Ivan Ivanovich tried to make his point and justify our measurements, but the foreman was unyielding. He muttered something about ‘cubic meters’ and ‘density’. And although we were not familiar with the technical methods of measuring wood production, one thing was clear. We would be returned to the camp zone where we would again pass through the gates with their inscription: ‘Work is honorable, glorious, valiant, and heroic.’
In the camp we learned to hate physical labor and work in general.
But we were not afraid. More than that: the foreman’s assessment of our work and physical capacity as hopeless and worthless brought us a feeling of unheard-of relief and was not at all frightening.

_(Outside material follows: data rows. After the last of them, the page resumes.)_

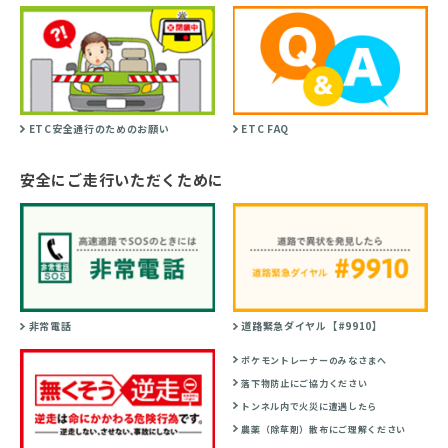
ETC安全通行のためのお願い
ETC FAQ
安全にご走行いただくために
非常電話
道路緊急ダイヤル【#9910】
ポケモントレーナーのみなさまへ
落下物防止にご協力ください
トンネル内で火災に遭遇したら
農薬（除草剤）散布にご理解ください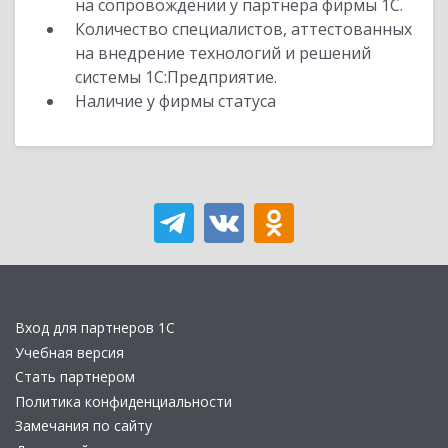
на сопровождении у партнера фирмы 1С.
Количество специалистов, аттестованных
на внедрение технологий и решений
системы 1С:Предприятие.
Наличие у фирмы статуса
Вход для партнеров 1С
Учебная версия
Стать партнером
Политика конфиденциальности
Замечания по сайту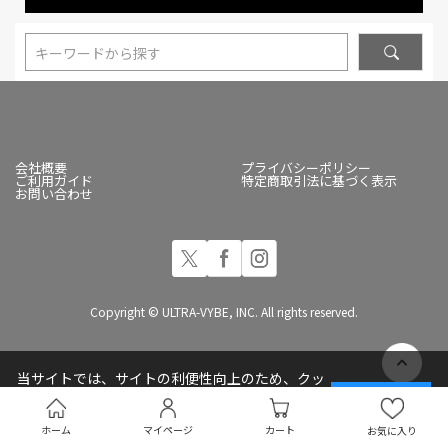
キーワードから探す
会社概要
プライバシーポリシー
ご利用ガイド
特定商取引法に基づく表示
お問い合わせ
Copyright © ULTRA-VYBE, INC. All rights reserved.
当サイトでは、サイトの利便性向上のため、クッ
キー(Cookie)を使用しています
承諾する
プライバシーポリシー
ホーム
マイページ
カート
お気に入り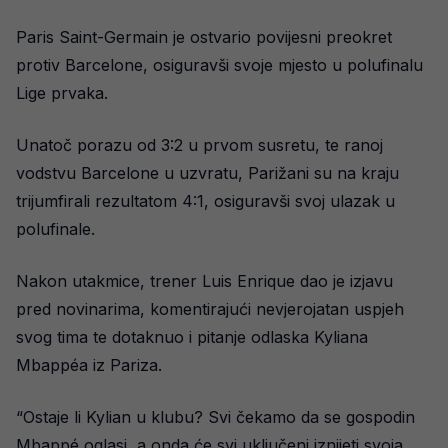
Paris Saint-Germain je ostvario povijesni preokret
protiv Barcelone, osiguravši svoje mjesto u polufinalu
Lige prvaka.
Unatoč porazu od 3:2 u prvom susretu, te ranoj
vodstvu Barcelone u uzvratu, Parižani su na kraju
trijumfirali rezultatom 4:1, osiguravši svoj ulazak u
polufinale.
Nakon utakmice, trener Luis Enrique dao je izjavu
pred novinarima, komentirajući nevjerojatan uspjeh
svog tima te dotaknuo i pitanje odlaska Kyliana
Mbappéa iz Pariza.
“Ostaje li Kylian u klubu? Svi čekamo da se gospodin
Mbappé oglasi, a onda će svi uključeni iznijeti svoja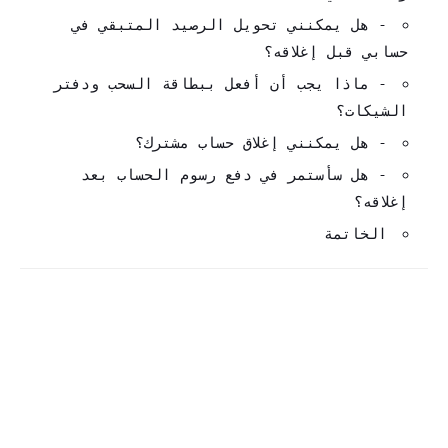
- هل يمكنني تحويل الرصيد المتبقي في
حسابي قبل إغلاقه؟
- ماذا يجب أن أفعل ببطاقة السحب ودفتر
الشيكات؟
- هل يمكنني إغلاق حساب مشترك؟
- هل سأستمر في دفع رسوم الحساب بعد
إغلاقه؟
الخاتمة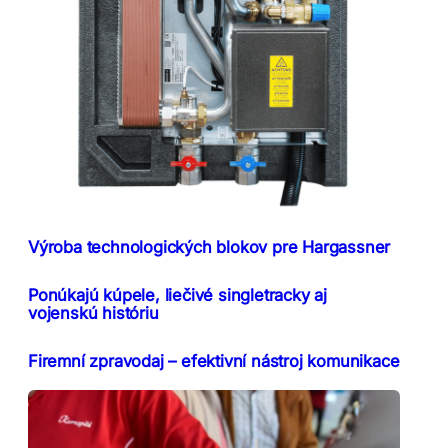
Výroba technologických blokov pre Hargassner
Ponúkajú kúpele, liečivé singletracky aj
vojenskú históriu
Firemní zpravodaj – efektivní nástroj komunikace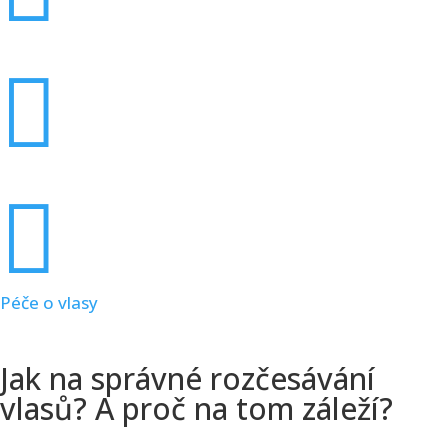


Péče o vlasy
Jak na správné rozčesávání
vlasů? A proč na tom záleží?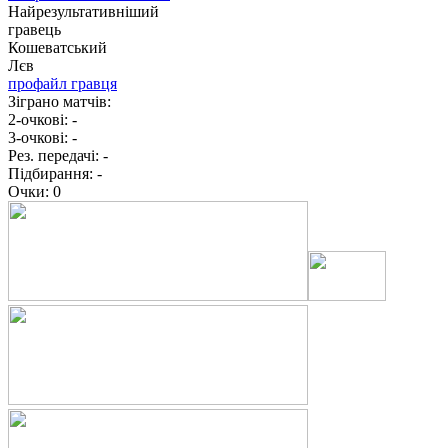
Найрезультативніший
гравець
Кошеватський
Лєв
профайл гравця
Зіграно матчів:
2-очкові:
-
3-очкові:
-
Рез. передачі:
-
Підбирання:
-
Очки:
0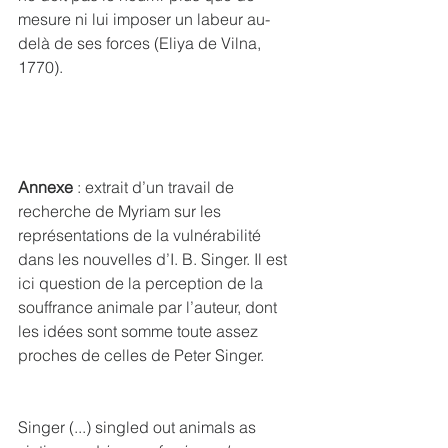
mesure ni lui imposer un labeur au-
delà de ses forces (Eliya de Vilna, 
1770).
Annexe
 : extrait d’un travail de 
recherche de Myriam sur les 
représentations de la vulnérabilité 
dans les nouvelles d’I. B. Singer. Il est 
ici question de la perception de la 
souffrance animale par l’auteur, dont 
les idées sont somme toute assez 
proches de celles de Peter Singer. 
Singer (...) singled out animals as 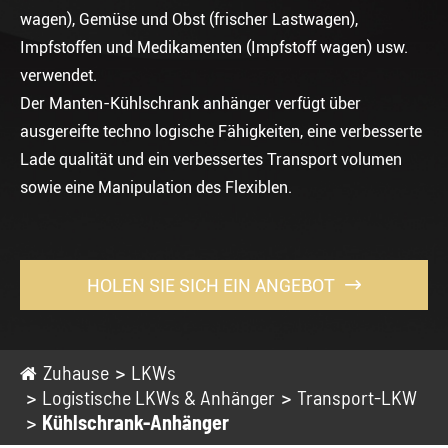
wagen), Gemüse und Obst (frischer Lastwagen),
Impfstoffen und Medikamenten (Impfstoff wagen) usw.
verwendet.
Der Manten-Kühlschrank anhänger verfügt über
ausgereifte techno logische Fähigkeiten, eine verbesserte
Lade qualität und ein verbessertes Transport volumen
sowie eine Manipulation des Flexiblen.
HOLEN SIE SICH EIN ANGEBOT

Zuhause
LKWs
Logistische LKWs & Anhänger
Transport-LKW
Kühlschrank-Anhänger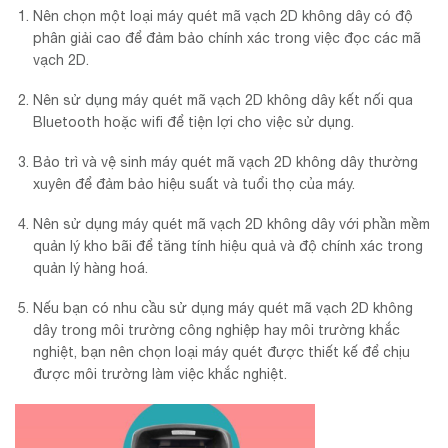
Nên chọn một loại máy quét mã vạch 2D không dây có độ
phân giải cao để đảm bảo chính xác trong việc đọc các mã
vạch 2D.
Nên sử dụng máy quét mã vạch 2D không dây kết nối qua
Bluetooth hoặc wifi để tiện lợi cho việc sử dụng.
Bảo trì và vệ sinh máy quét mã vạch 2D không dây thường
xuyên để đảm bảo hiệu suất và tuổi thọ của máy.
Nên sử dụng máy quét mã vạch 2D không dây với phần mềm
quản lý kho bãi để tăng tính hiệu quả và độ chính xác trong
quản lý hàng hoá.
Nếu bạn có nhu cầu sử dụng máy quét mã vạch 2D không
dây trong môi trường công nghiệp hay môi trường khắc
nghiệt, bạn nên chọn loại máy quét được thiết kế để chịu
được môi trường làm việc khắc nghiệt.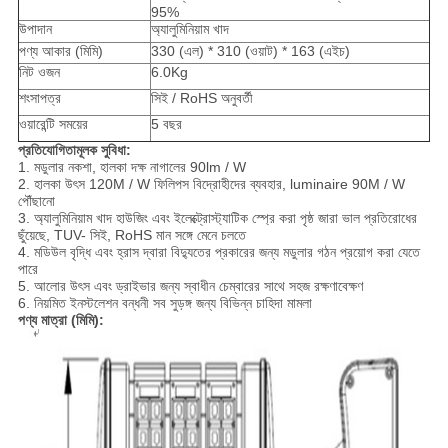
95%
উপাদান
অ্যালুমিনিয়াম খাদ
পণ্য আকার (মিমি)
330 (এল) * 310 (ওয়াট) * 163 (এইচ)
নিট ওজন
6.0Kg
শংসাপত্র
সিই / RoHS অনুবর্তী
ওয়ারেন্টি সময়ের
5 বছর
প্রতিযোগিতামূলক সুবিধা:
1. মডুলার নকশা, হালকা দক্ষ নাগালের 90lm / W
2. হালকা উৎস 120M / W ফিলিপস বিদ্রোহীদের ব্যবহার, luminaire 90M / W
পৌঁছানো
3. অ্যালুমিনিয়াম খাদ হাউজিং এবং ইলেক্ট্রোস্ট্যাটিক স্প্রে করা পৃষ্ঠ জারা ভাল প্রতিরোধের
ছুঁয়েছে, TUV- সিই, RoHS মান সঙ্গে মেনে চলতে
4. মডিউল বৃদ্ধি এবং হ্রাস দ্বারা বিদ্যুতের প্রকারের জন্য মডুলার গঠন প্রয়োগ করা যেতে
পারে
5. আলোর উৎস এবং ড্রাইভার জন্য স্বাধীন চেম্বারের সাথে সহজ রক্ষণাবেক্ষণ
6. নিয়মিত ইনস্টলেশন বন্ধনী সব সুড়ঙ্গ জন্য বিভিন্ন চাহিদা মামলা
পণ্য মাত্রা (মিমি):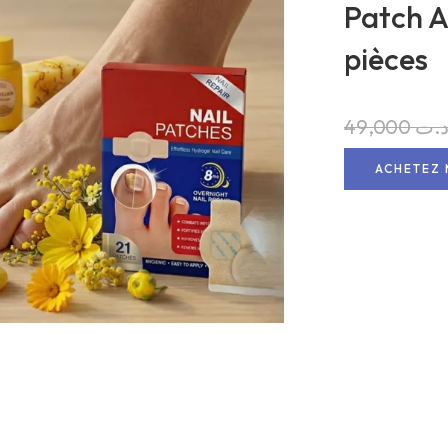
Patch A
pièces
49,000
.ت
ACHETEZ 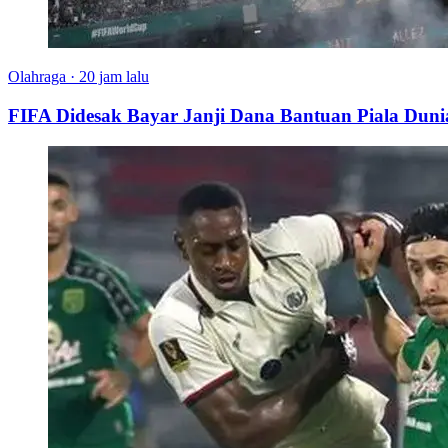
Olahraga
·
20 jam lalu
FIFA Didesak Bayar Janji Dana Bantuan Piala Duni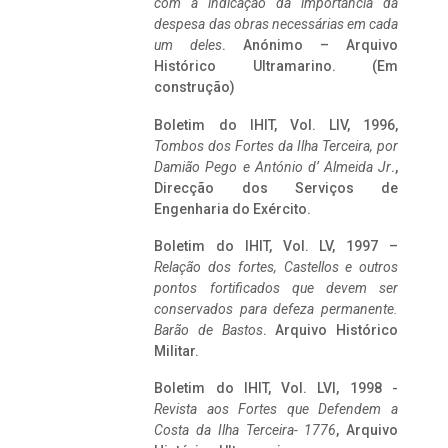
com a indicação da importância da
despesa das obras necessárias em cada
um deles
. Anónimo – Arquivo
Histórico Ultramarino. (Em
construção)
Boletim do IHIT, Vol. LIV, 1996,
Tombos dos Fortes da Ilha Terceira,
por
Damião Pego e António d’ Almeida Jr
.,
Direcção dos Serviços de
Engenharia do Exército.
Boletim do IHIT, Vol. LV, 1997 –
Relação dos fortes, Castellos e outros
pontos fortificados que devem ser
conservados para defeza permanente.
Barão de Bastos
. Arquivo Histórico
Militar.
Boletim do IHIT, Vol. LVI, 1998 -
Revista aos Fortes que Defendem a
Costa da Ilha Terceira- 1776
, Arquivo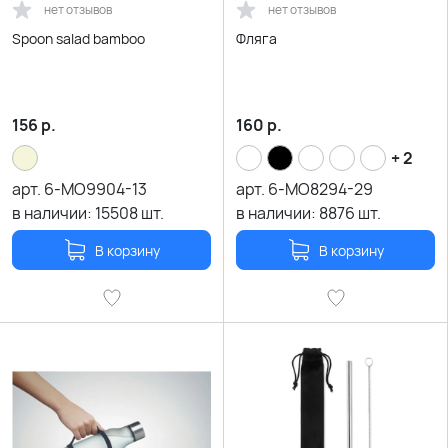
нет отзывов
нет отзывов
Spoon salad bamboo
Фляга
156
р.
160
р.
+ 2
арт.
6-MO9904-13
арт.
6-MO8294-29
в наличии:
15508
шт.
в наличии:
8876
шт.
В корзину
В корзину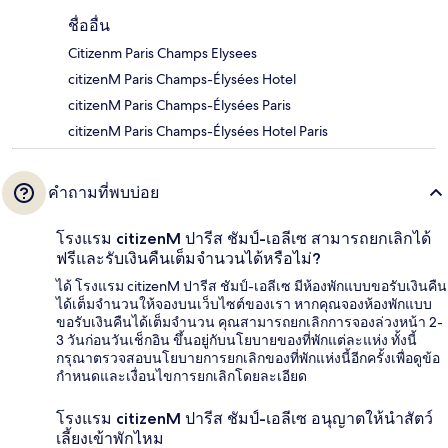
ชื่ออื่น
Citizenm Paris Champs Elysees
citizenM Paris Champs-Élysées Hotel
citizenM Paris Champs-Élysées Paris
citizenM Paris Champs-Élysées Hotel Paris
คำถามที่พบบ่อย
โรงแรม citizenM ปารีส ชัมป์-เอลีเซ สามารถยกเลิกได้
ฟรีและรับเงินคืนเต็มจำนวนได้หรือไม่?
ได้ โรงแรม citizenM ปารีส ชัมป์-เอลีเซ มีห้องพักแบบขอรับเงินคืน
ได้เต็มจำนวนให้จองบนเว็บไซต์ของเรา หากคุณจองห้องพักแบบ
ขอรับเงินคืนได้เต็มจำนวน คุณสามารถยกเลิกการจองล่วงหน้า 2-
3 วันก่อนวันเช็กอิน ขึ้นอยู่กับนโยบายของที่พักแต่ละแห่ง ทั้งนี้
กรุณาตรวจสอบนโยบายการยกเลิกของที่พักแห่งนี้อีกครั้งเพื่อดูข้อ
กำหนดและเงื่อนไขการยกเลิกโดยละเอียด
โรงแรม citizenM ปารีส ชัมป์-เอลีเซ อนุญาตให้นำสัตว์
เลี้ยงเข้าพักไหม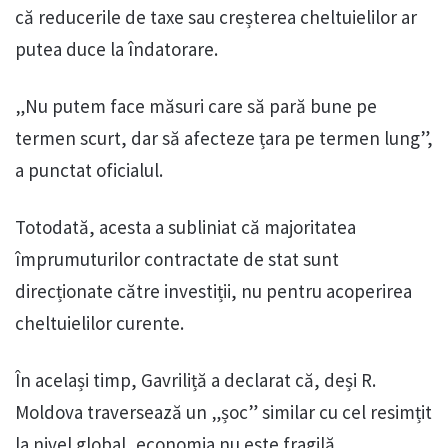
că reducerile de taxe sau creșterea cheltuielilor ar
putea duce la îndatorare.
„Nu putem face măsuri care să pară bune pe
termen scurt, dar să afecteze țara pe termen lung”,
a punctat oficialul.
Totodată, acesta a subliniat că majoritatea
împrumuturilor contractate de stat sunt
direcționate către investiții, nu pentru acoperirea
cheltuielilor curente.
În același timp, Gavriliță a declarat că, deși R.
Moldova traversează un „șoc” similar cu cel resimțit
la nivel global, economia nu este fragilă.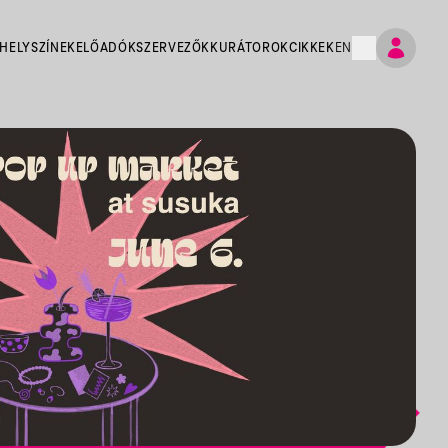
HELYSZÍNEK
ELŐADÓK
SZERVEZŐK
KURÁTOROK
CIKKEK
EN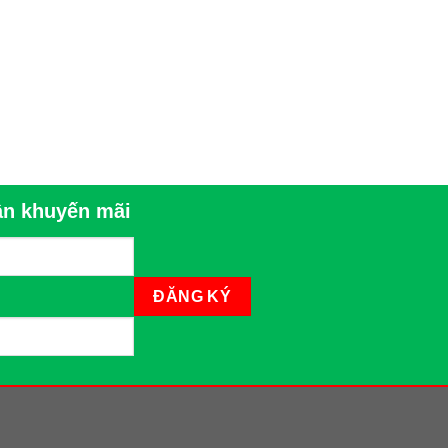
n khuyến mãi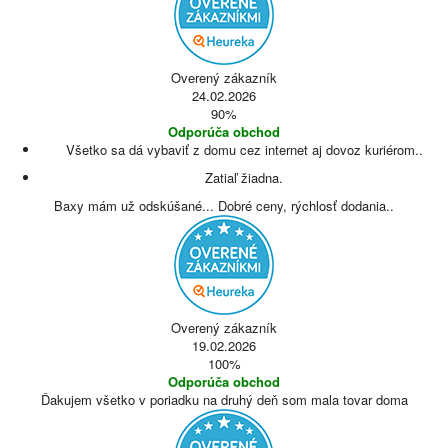
Overený zákazník
24.02.2026
90%
Odporúča obchod
Všetko sa dá vybaviť z domu cez internet aj dovoz kuriérom..
Zatiaľ žiadna.
Baxy mám už odskúšané... Dobré ceny, rýchlosť dodania..
Overený zákazník
19.02.2026
100%
Odporúča obchod
Ďakujem všetko v poriadku na druhý deň som mala tovar doma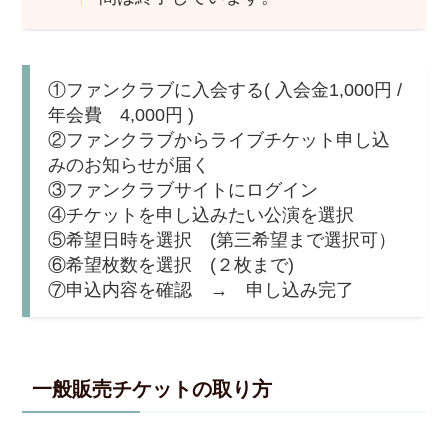
①ファンクラブに入会する( 入会金1,000円 /
年会費 4,000円 )
②ファンクラブからライブチケット申し込
みのお知らせが届く
③ファンクラブサイトにログイン
④チケットを申し込みたい公演を選択
⑤希望日時を選択 (第三希望まで選択可）
⑥希望枚数を選択 (２枚まで)
⑦申込内容を確認 → 申し込み完了
一般販売チケットの取り方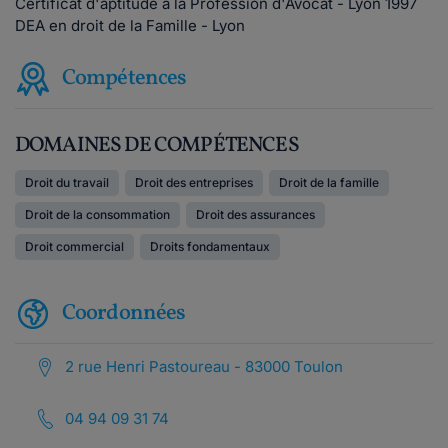
Certificat d'aptitude à la Profession d'Avocat - Lyon 1997
DEA en droit de la Famille - Lyon
Compétences
DOMAINES DE COMPÉTENCES
Droit du travail
Droit des entreprises
Droit de la famille
Droit de la consommation
Droit des assurances
Droit commercial
Droits fondamentaux
Coordonnées
2 rue Henri Pastoureau - 83000 Toulon
04 94 09 31 74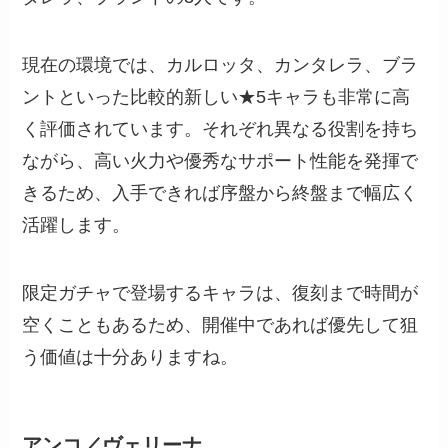
現在の環境では、カルロッタ、カンタレラ、ブラ
ントといった比較的新しい★5キャラも非常に高
く評価されています。それぞれ異なる役割を持ち
ながら、高い火力や優秀なサポート性能を発揮で
きるため、入手できれば序盤から終盤まで幅広く
活躍します。
限定ガチャで登場するキャラは、復刻まで時間が
空くこともあるため、開催中であれば優先して狙
う価値は十分ありますね。
アンコ／ヴェリーナ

We realized we were at the end of our rope, and we simply let matters take their course. Nothing bothered us any more, and we breathed freely in the fist of another man’s will. We didn’t even concern ourselves with staying alive, and ate and slept on the same schedule as in camp. Our spiritual calm, achieved by a dulling of the senses, was reminiscent of the ‘dungeon’s supreme freedom’ and Tolstoy’s non-resistance to evil. Our spiritual calm was always guarded by our subordination to another’s will.
We had long since given up planning our lives more than a day in advance.
The foreman left and we remained to cut a road through the forest and erect new log stacks, but now we did so with greater peace of mind and indifference. We stopped quarrelling over who would take the heavy end when we stacked logs.
We rested more and paid more attention to the sun, the forest, and the pale-blue tall sky. We loafed.
In the morning Savelev and I somehow felled an enormous black pine that had miraculously survived both storm and forest fire. We tossed the saw into the grass. It rang out, striking a stone, and we sat down on the trunk of the fallen tree.
‘Just imagine,’ said Savelev. ‘We’ll survive, leave for the mainland, and quickly become sick old men. We’ll have heart pains and rheumatism, and all the sleepless nights, the hunger, and long hard work of our youth will leave their mark on us even if we remain alive. We’ll be sick without knowing why, groan and drag ourselves from one dispensary to another. This unbearable work will leave us with wounds that can’t be healed, and all our later years will lead to lives of physical and psychological pain. And that pain will be endless and assume many different forms. But even among those terrible future days there will be good ones when we’ll be almost healthy and we won’t think about our sufferings. And the number of those days will be exactly equal to the number of days each of us has been able to loaf in camp.’